Retype, exactly as written, every line from the one containing "Jeunesse au Service" through the last line of the records below, both included; skip the pictures.

(Beginning of Recorded data)

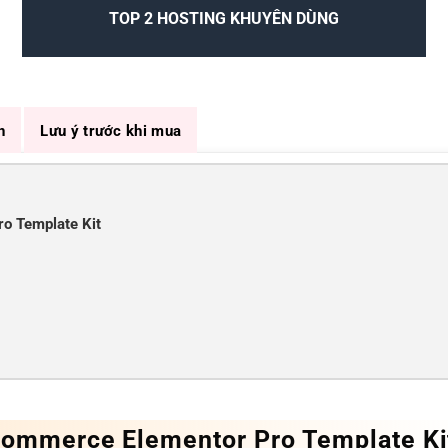
TOP 2 HOSTING KHUYÊN DÙNG
n
Lưu ý trước khi mua
o Template Kit
commerce Elementor Pro Template Ki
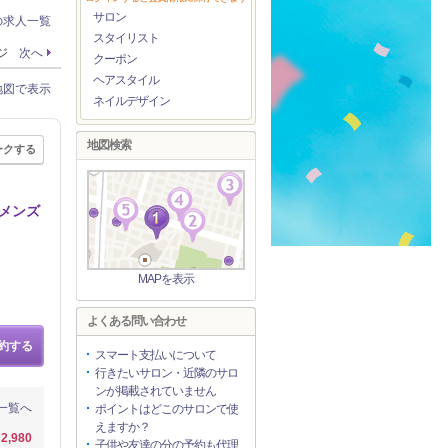
サロン
の求人一覧
スタイリスト
ージ
次へ
クーポン
ヘアスタイル
地図で表示
ネイルデザイン
地図検索
ークする
もメンズ
MAPを表示
よくある問い合わせ
約する
スマート支払いについて
行きたいサロン・近隣のサロ
ンが掲載されていません
一覧へ
ポイントはどこのサロンで使
えますか？
2,980
子供や友達の分の予約も代理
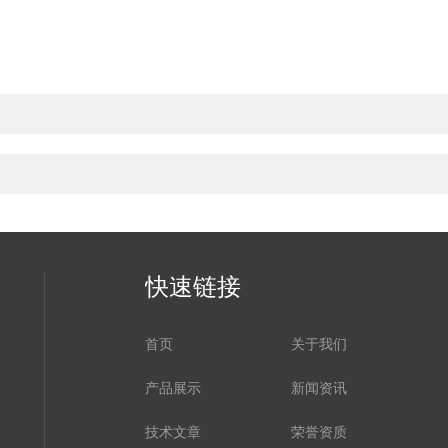
快速链接
首页
关于我们
产品展示
新闻资讯
技术文章
荣誉资质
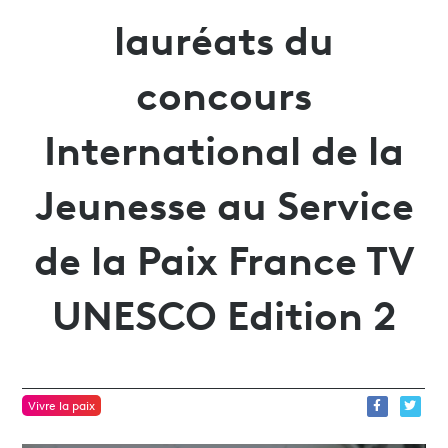
lauréats du
concours
International de la
Jeunesse au Service
de la Paix France TV
UNESCO Edition 2
Vivre la paix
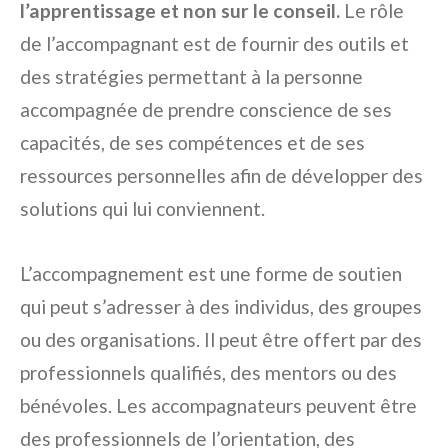
l’apprentissage et non sur le conseil.
Le rôle
de l’accompagnant est de fournir des outils et
des stratégies permettant à la personne
accompagnée de prendre conscience de ses
capacités, de ses compétences et de ses
ressources personnelles afin de développer des
solutions qui lui conviennent.
L’accompagnement est une forme de soutien
qui peut s’adresser à des individus, des groupes
ou des organisations. Il peut être offert par des
professionnels qualifiés, des mentors ou des
bénévoles. Les accompagnateurs peuvent être
des professionnels de l’orientation, des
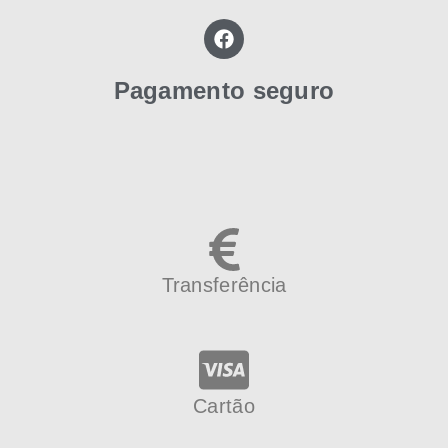
Pagamento seguro
Transferência
Cartão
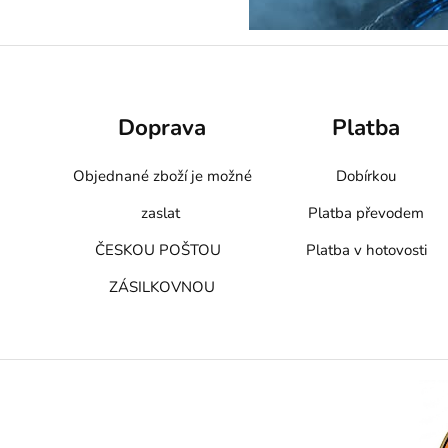
Doprava
Platba
Objednané zboží je možné
Dobírkou
zaslat
Platba převodem
ČESKOU POŠTOU
Platba v hotovosti
ZÁSILKOVNOU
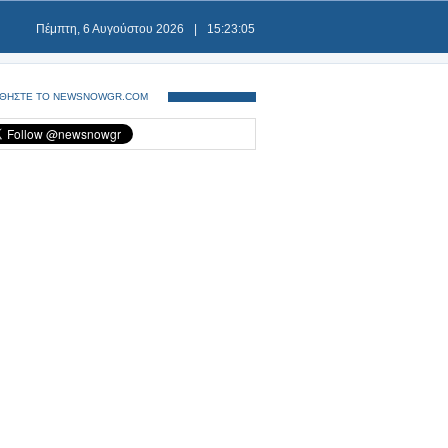
Πέμπτη, 6 Αυγούστου 2026
|
15:23:05
ΘΗΣΤΕ ΤΟ NEWSNOWGR.COM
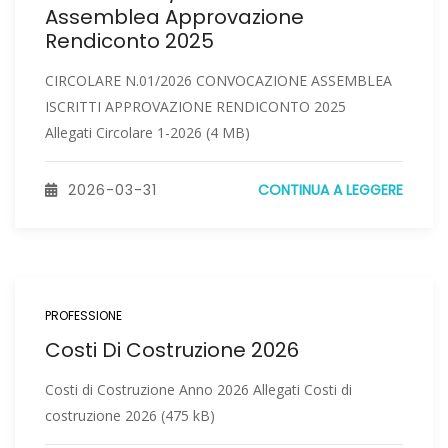
Assemblea Approvazione
Rendiconto 2025
CIRCOLARE N.01/2026 CONVOCAZIONE ASSEMBLEA
ISCRITTI APPROVAZIONE RENDICONTO 2025
Allegati Circolare 1-2026 (4 MB)
2026-03-31
CONTINUA A LEGGERE
PROFESSIONE
Costi Di Costruzione 2026
Costi di Costruzione Anno 2026 Allegati Costi di
costruzione 2026 (475 kB)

(End of Recorded data)

Written solution:
Jeunesse au Service
de la Paix France TV
UNESCO Edition 2
Vivre la paix
l’apprentissage et non sur le conseil.
Le rôle
de l’accompagnant est de fournir des outils et
des stratégies permettant à la personne
accompagnée de prendre conscience de ses
capacités, de ses compétences et de ses
ressources personnelles afin de développer des
solutions qui lui conviennent.
L’accompagnement est une forme de soutien
qui peut s’adresser à des individus, des groupes
ou des organisations. Il peut être offert par des
professionnels qualifiés, des mentors ou des
bénévoles. Les accompagnateurs peuvent être
des professionnels de l’orientation, des
Pagamento seguro
Transferência
Cartão
Doprava
Platba
Objednané zboží je možné
Dobírkou
zaslat
Platba převodem
ČESKOU POŠTOU
Platba v hotovosti
ZÁSILKOVNOU
Πέμπτη, 6 Αυγούστου 2026
|
15:23:05
ΘΗΣΤΕ ΤΟ NEWSNOWGR.COM
Assemblea Approvazione
Rendiconto 2025
CIRCOLARE N.01/2026 CONVOCAZIONE ASSEMBLEA
ISCRITTI APPROVAZIONE RENDICONTO 2025
Allegati Circolare 1-2026 (4 MB)
2026-03-31
CONTINUA A LEGGERE
PROFESSIONE
Costi Di Costruzione 2026
Costi di Costruzione Anno 2026 Allegati Costi di
costruzione 2026 (475 kB)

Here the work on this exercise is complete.